The great American writer Eudora Welty described it thus: ''Carried off we might be in spirit, and should be, when we are reading or writing something good; but it is the sense of place going with us still that is the ball of golden thread to carry us there and back and... to bring us home.''
Readers will instinctively know that this 'ball of golden thread' shaped Dickens's London, John McGahern's Leitrim, Cormac McCarthy's Wild West, Alice Munro's Huron County; we know that Joseph Conrad's Heart of Darkness could only have taken place along the treacly flow of that jungle river; that Colm Toibin needed the texture of that little seaside town in Brooklyn to evoke the small dreams and stifling mores of Ireland in the 1950s.
What is harder to work out how exactly the writer makes this happen.
Philip Hensher, on winning the Ondaatje Prize 'for a distinguished work of fiction, non-fiction or poetry, evoking the spirit of a place', tried to pin it down in an essay in The Guardian.
''I often start with an object, in a room; with a detail, with something that could only exist in a particular nation, town, street or even house. A psychology emerges; a narrative starts.'' For Hensher, it's something that pertains only to that place that matters - but, as he adds, this place doesn't necessarily have to be real: ''After all, the things every reader finds transfixing about The Lord of the Rings are Mordor and Gondor, the stairs of Shelob and the halls of Moria - places that never existed.''
For other writers, the place can be real and yet not real at the same time. Veracity doesn't matter as much as the essence of something. Roddy Doyle's Barrytown is understood as a version of northside Dublin's Kilbarrack and yet, as he explained in Irish Publishing News, ''If I'd called it Kilbarrack it would've been restricting. There's a pub there, for example, that's not 100 miles from the pub in The Snapper and The Van... but the point is meant to be that it could be any pub on the outskirts of Dublin. Changing the name gave me freedom.''
In Patrick McCabe's The Butcher Boy, Monaghan, or Clones isn't imagined as it is, but instead it's a sense of what might represent to the outsider Francie Brady, a nightmarish collage of old Country & Western songs, comics and Sunday movies.

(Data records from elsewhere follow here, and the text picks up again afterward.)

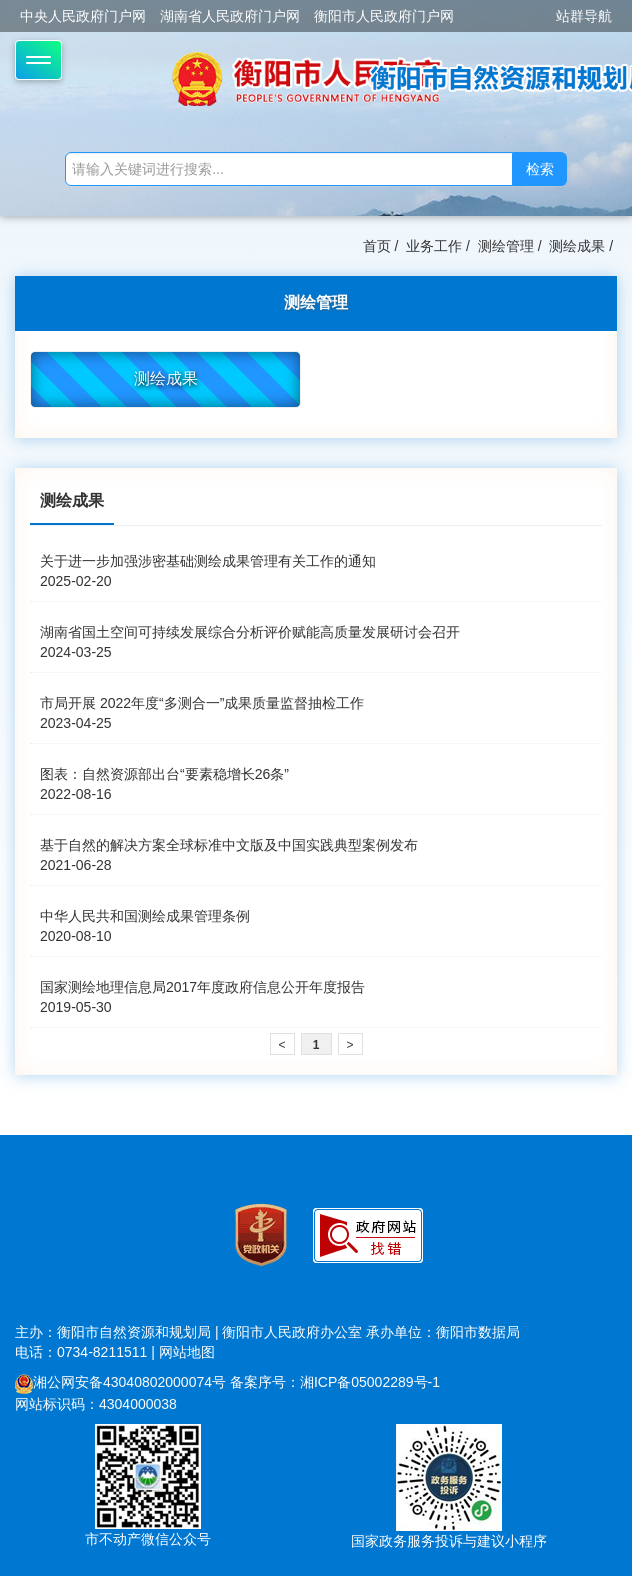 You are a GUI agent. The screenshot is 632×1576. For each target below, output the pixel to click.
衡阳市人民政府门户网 (384, 16)
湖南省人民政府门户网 (230, 16)
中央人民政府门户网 (83, 16)
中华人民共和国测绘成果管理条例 (145, 916)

Sometimes, the power of the novel rests on the understanding that the reader knows a place almost as well as a writer - that the journey around say, New York, is a shared one, which can be evoked in a single sentence: ''...At night, a view of the Chrysler Building, with its geometric brilliance of lights, was directly visible from my bed',' says Lucy in Elizabeth Strout's My Name is Lucy Barton. The author needs to do no more than describe one iconic building to evoke an entire city, perhaps, because, as Sean O'Reilly put it in an essay in The Stinging Fly: ''The rural story can rely on a sense of place, nostalgic perhaps, and usually created by vaguely animistic descriptive passages about landscape and weather that the city story turns away from, preferring instead to indulge in the naming of iconic sights... like the Spire, Connolly Station, the Grand Canal... a city we all share, a city we have in common, a visible city.''
For many writers, capturing the essence of a place requires distance from it, as writer Rob Doyle said in an interview with Tn2 Magazine: ''But then I moved to London and, feeling very alone and melancholy there, immediately started writing about Dublin... Delving into my memories of the 23 years I'd spent there, and recreating the city in fiction, was like discovering a whole new continent.''
For Molly McCloskey, the Ireland in When Light is like Water, is 'real', but seen through the eyes of an American exile, an outsider who can see that, ''there are few things on earth smaller than this country''.
For Colum McCann, it's the space between 'home' and 'exile' that provides the interest: ''Nearly all of my characters are away from home and trying to find a way back home".
And yet, many writers write only of the place in which they have deep roots: suburban Baltimore for Anne Tyler, or Kent Haruf, who never strayed beyond the tiny town of Holt, Colorado in his novels, even though readers might be surprised to learn that Holt itself doesn't actually exist.
It's a sleight of hand he - and so many other writers - employ to create this ephemera, this golden thread which belongs to the writer and to the reader, hard to grasp and yet essential to a book's magic.